For anyone interested in really flexible differentiable graphs, Chainer is the most flexible convenient library I've used. It's all I use for prototyping neural nets anymore, and I'm surprised not to see more adoption. It feels like working in numpy.
In large part, in the CPU section, it _is_ working in numpy. I think of the neural network libraries, Chainer is made by the people who like actually coding the most.
I mean, for example, lots of the TensorFlow type checking gets done in Eigen, where it's done by C++ template metaprogramming (that's how it worked when I looked at it, anyhow): Chainer type stuff just gets done by runtime inspection.
Which one is faster? TF, by far. Which one would you rather have in _your_ codebase?
Edit: after reading the damned thing, they add in more runtime type stuff. And after looking over TF back again, they still have this hybrid thing going on where it's some Eigen stuff and some runtime stuff. I mean....
Also there is http://pytorch.org - that what started as a fork from Chainer. On a high level it is build for the same purpose - to support dynamic graphs.
The paper is dense and I'm on a train. Can anyone summarize the difference between TensorFlow Fold and Chainer?
Also, self promotion: Gorgonia (https://github.com/chewxy/gorgonia) has support for dynamic computation graphs ala Chainer since day 1... however, batched computation remains difficult to implement.
TensorFlow Fold provides a TensorFlow implementation of the dynamic batching algorithm (described in detail in our paper [1]). Dynamic batching is an execution strategy for computation graphs, you could also implement it in PyTorch or Chainer or any other framework.

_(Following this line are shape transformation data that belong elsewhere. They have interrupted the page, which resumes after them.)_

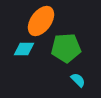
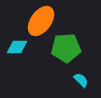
cyan diamond: moved 7 px left, 2 px up
cyan semicircle: moved 3 px right
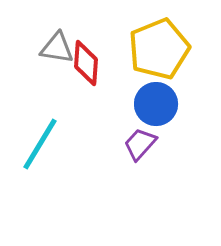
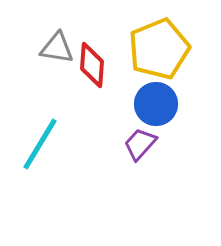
red diamond: moved 6 px right, 2 px down
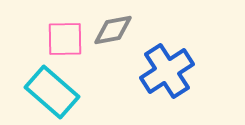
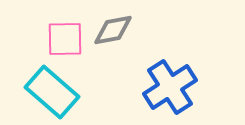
blue cross: moved 3 px right, 16 px down
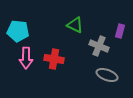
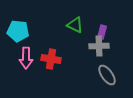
purple rectangle: moved 18 px left, 1 px down
gray cross: rotated 24 degrees counterclockwise
red cross: moved 3 px left
gray ellipse: rotated 35 degrees clockwise
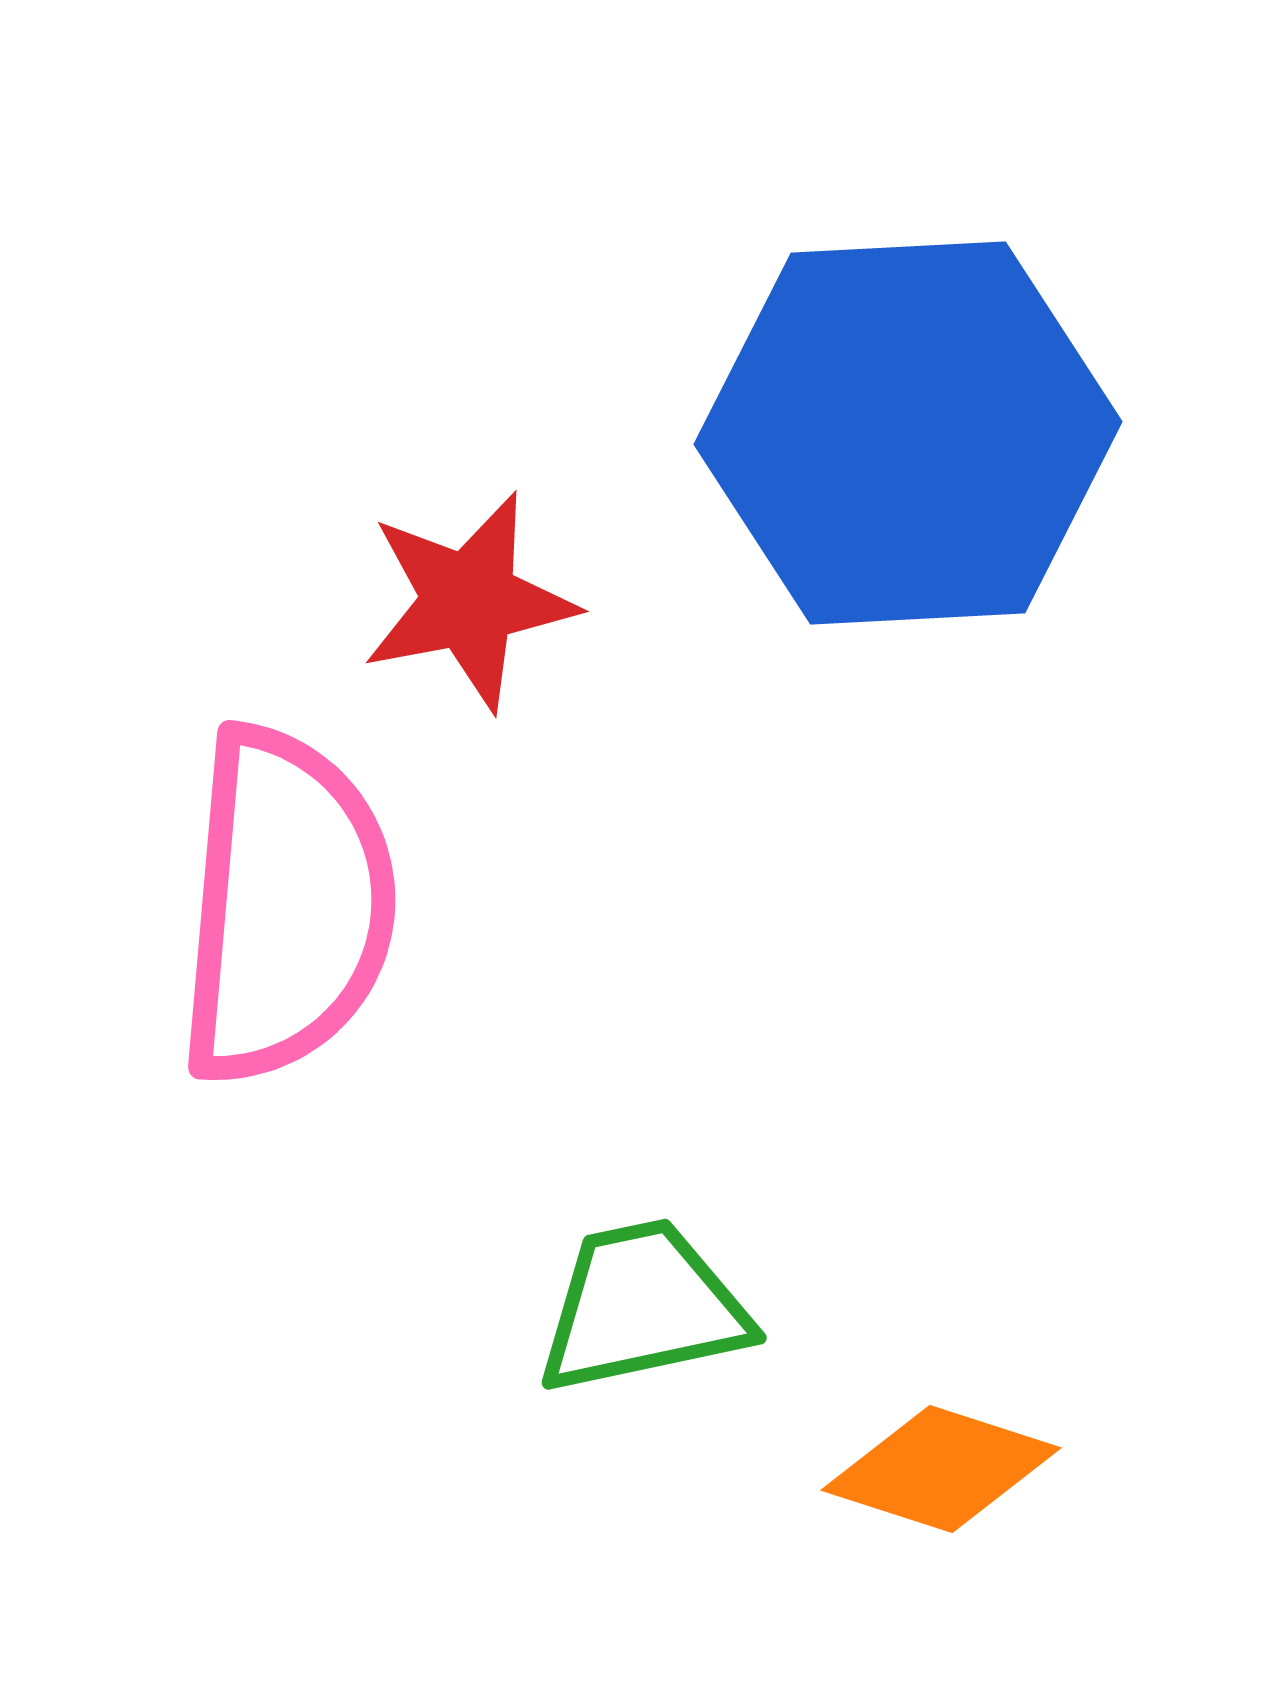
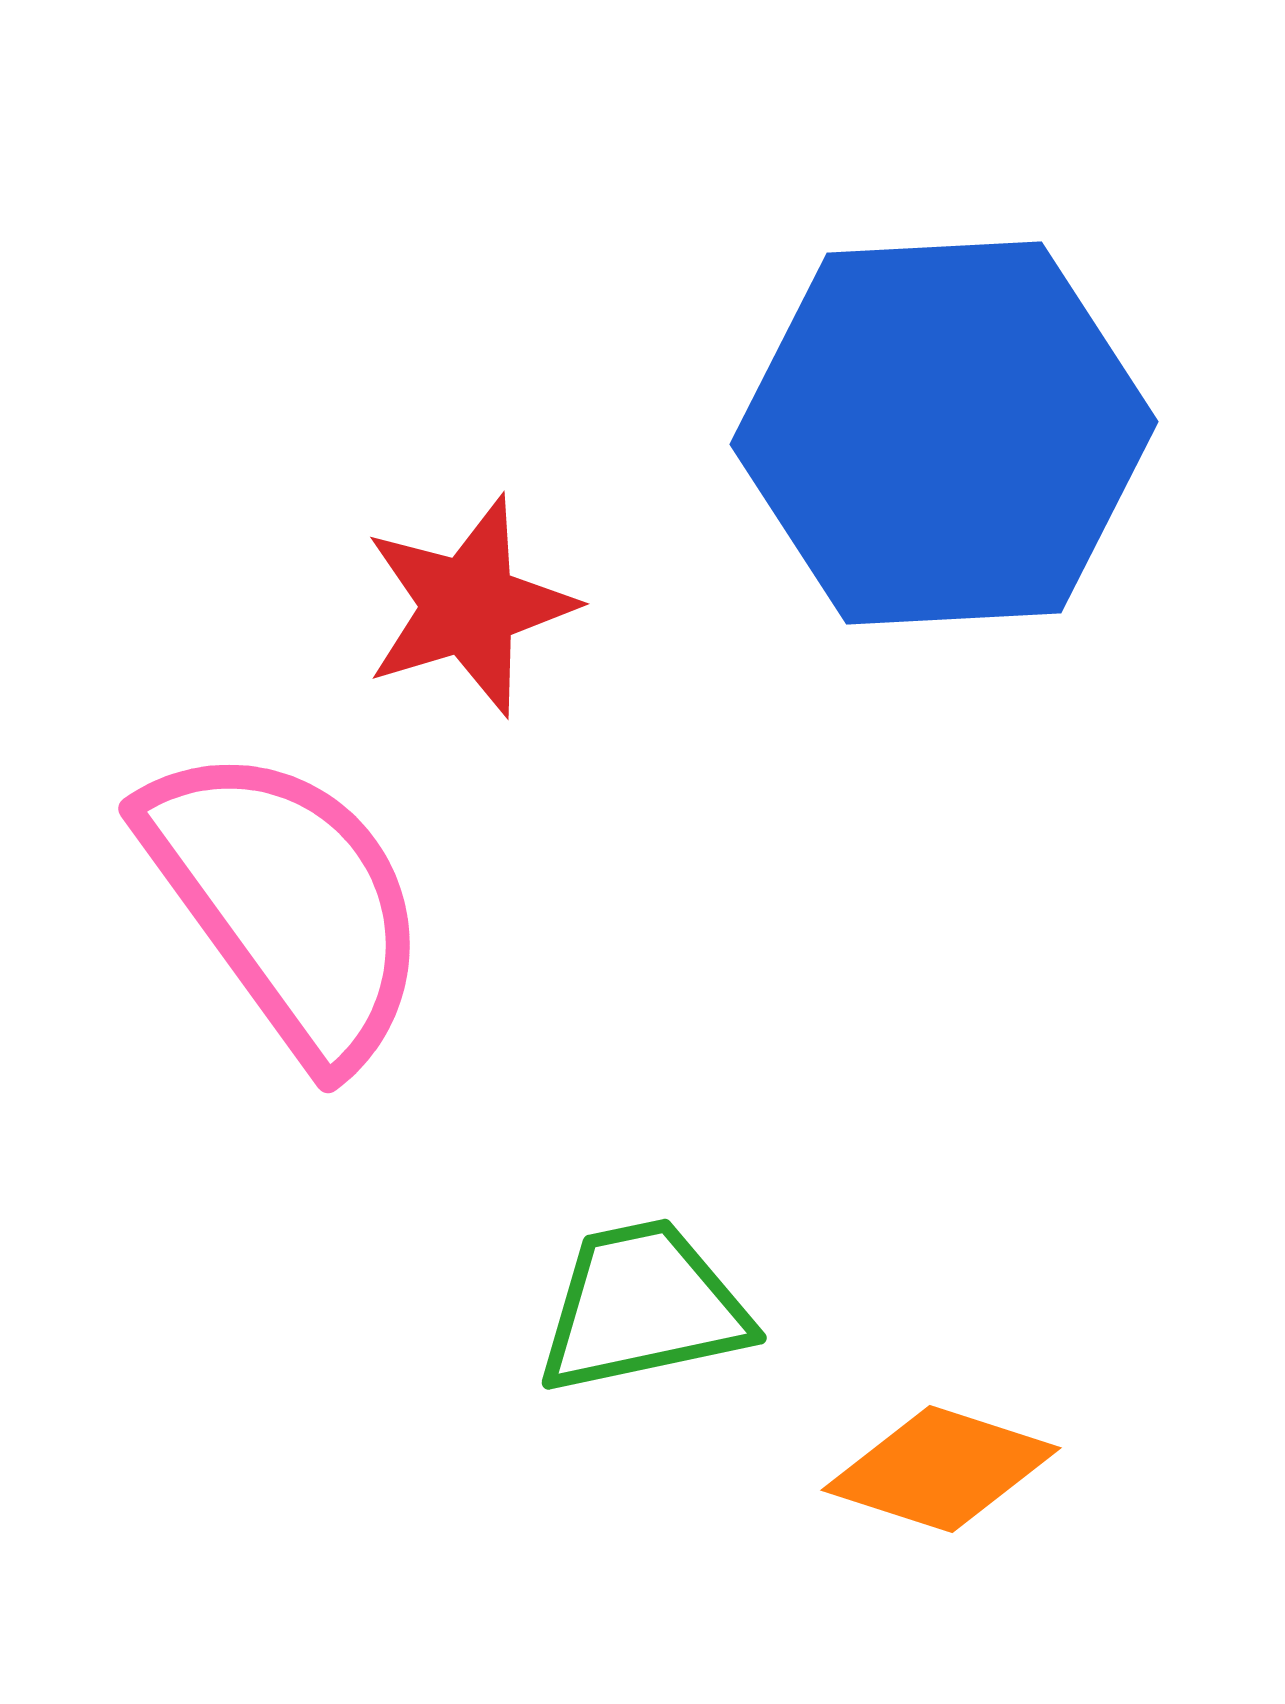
blue hexagon: moved 36 px right
red star: moved 5 px down; rotated 6 degrees counterclockwise
pink semicircle: moved 1 px right, 3 px up; rotated 41 degrees counterclockwise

Our particular implementation of dynamic batching uses the TF while loop, which means that you don't need to make run-time modification to the actual TF computation graph. At runtime, we essentially encode the computation graph for (let's say) a parse tree as a serialized protocol buffer (tf.string), so instead of varying the computation graph itself we vary the input to a static computation graph instead. This particular implementation strategy is very much a byproduct of how TensorFlow works (static computation graph, heavy lifting happens in ops implemented in C++).
Congratulations on the nice work! It is very elegant to use combinators to formulate and solve this problem. Though my worry with combinators is that they introduce awkwardness with setting up 'long range' DAG edges, you can have to do a lot of shuttling of things around manually through tuples and whatnot, I'm not sure how it is with your framework.

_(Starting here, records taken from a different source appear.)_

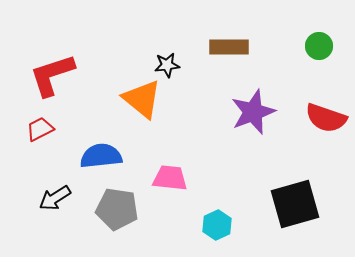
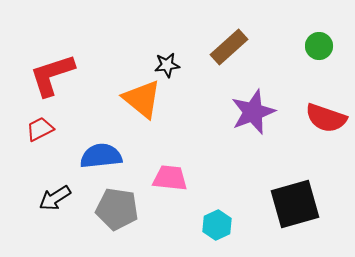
brown rectangle: rotated 42 degrees counterclockwise
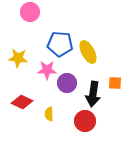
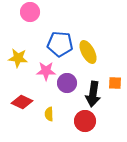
pink star: moved 1 px left, 1 px down
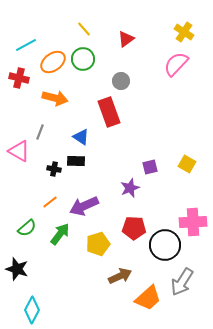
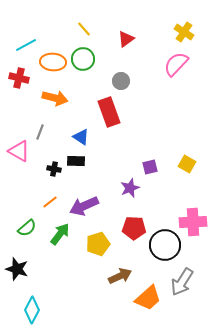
orange ellipse: rotated 40 degrees clockwise
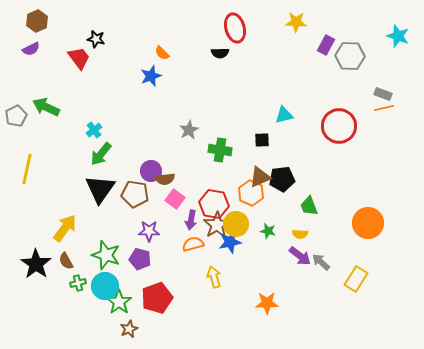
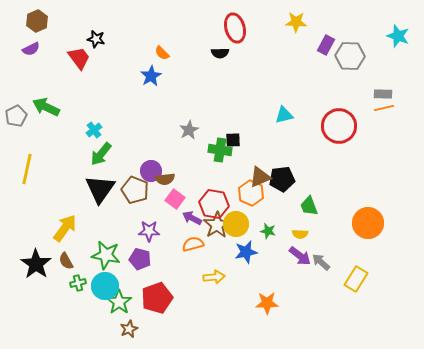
blue star at (151, 76): rotated 10 degrees counterclockwise
gray rectangle at (383, 94): rotated 18 degrees counterclockwise
black square at (262, 140): moved 29 px left
brown pentagon at (135, 194): moved 4 px up; rotated 12 degrees clockwise
purple arrow at (191, 220): moved 1 px right, 2 px up; rotated 108 degrees clockwise
blue star at (230, 242): moved 16 px right, 10 px down
green star at (106, 255): rotated 8 degrees counterclockwise
yellow arrow at (214, 277): rotated 100 degrees clockwise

Am I right in thinking that there is no bucketing going on here? In other words, each batch is fixed length, and a short-lived DAG is planned and then simulated with tf.while to accommodate the set of shapes in that particular batch? Are there any problems when the input shapes are wildly different in expense? For example, imagine a size-agnostic convnet. Maybe some of the images in the training set are small, others are large, how would that look in your framework, if it can be done? Is junk padding part of picture, to help match almost-equal tensors to allow them to be batched?
You're absolutely right about combinators and long-range dependencies. We have a special block type in the high-level API (https://github.com/tensorflow/fold/blob/master/tensorflow_fo...) for accumulating results here without having to explicitly shuttle them around; not perfect but very handy in many cases.
Regarding your second question, the equivalent of padding in dynamic batching is "pass through" do-nothing ops, which are introduced transparently but worth being aware of if you want to understand the machinery. The worst case scenario here is chains of wildly varying lengths, where we need to add pass-throughs to the shorter chains to match the length of the longest chain.
From my understanding you cannot do the similar dynamic batching with PyTorch since it gets eagerly executed. Not sure about Chainer. Can you explain a bit more about how this can be applied to other frameworks?
I've never used PyTorch or Chainer, so maybe I'm wildly wrong, but here goes..
Dynamic batching requires you to predefine a set of "batch-wise" operations (node types for computation graphs). This works fine for eager execution as well, because the eager code is inside a function definition. Of course if you want to do dynamic batching you need to introduce a layer of abstraction, e.g. instead of saying a+b you create a dynamic batching operation for addition and add edges to an execution graph, this is not different than in our TF implementation.
Thanks. Yeah, my understanding is that you cannot have eager execution all the way down, some eager executions inside the function is fine, but you shouldn't have these outside the function blocks.
Without this function block abstraction, it doesn't seem like you can implement dynamic batching very far though (or even at all).
The concept seems interesting. I have stopped the close investigation of the stack I use at the "Keras level" and mostly use things below that as a black box. I'm defaulting to Theano since I only have one GPU to work with but as far as I can tell switching to TensorFlow is basically a small config-change. I've only browsed this but since I mostly do NLP (and virtually no image recognition) I suppose it could be worthwhile to switch. I guess I'll need to open the black boxes a bit and see what Theano does :)
Please note that the GitHub page says "not an official Google product", rather than "project". An official Google product would be something like gmail.
The way I see it, TF is about to pull _way_ ahead thanks to XLA JIT/AOT. All of a sudden you get the ability to fuse things at a much more granular level, which could reduce memory bandwidth requirements by a lot. Frameworks like Torch can't do any fusing at all, since their computation is fully imperative. Tactical win for imperative frameworks, I suppose, but strategically functional graph is the way to go. DB people realized this in the 70s, ML people are realizing this now.
TF is way behind on UI, which is why it's making Keras its front-end. It's fairly slow on multi-GPUs compared to Torch and neon. It might pull ahead in performance on GCE, but that's just for lockin.
TF is in a fortunate position of having several UIs at this point. It's a lower level framework with a lot of power. If you don't need all that power, Keras or TFLearn or Slim are pretty great. If you do, it's there for you. I see no evidence that Google's goal with TF is to lock you into anything, and especially GCE. I'm a former Google employee, and I can tell you unequivocally — that's not how Google actually works.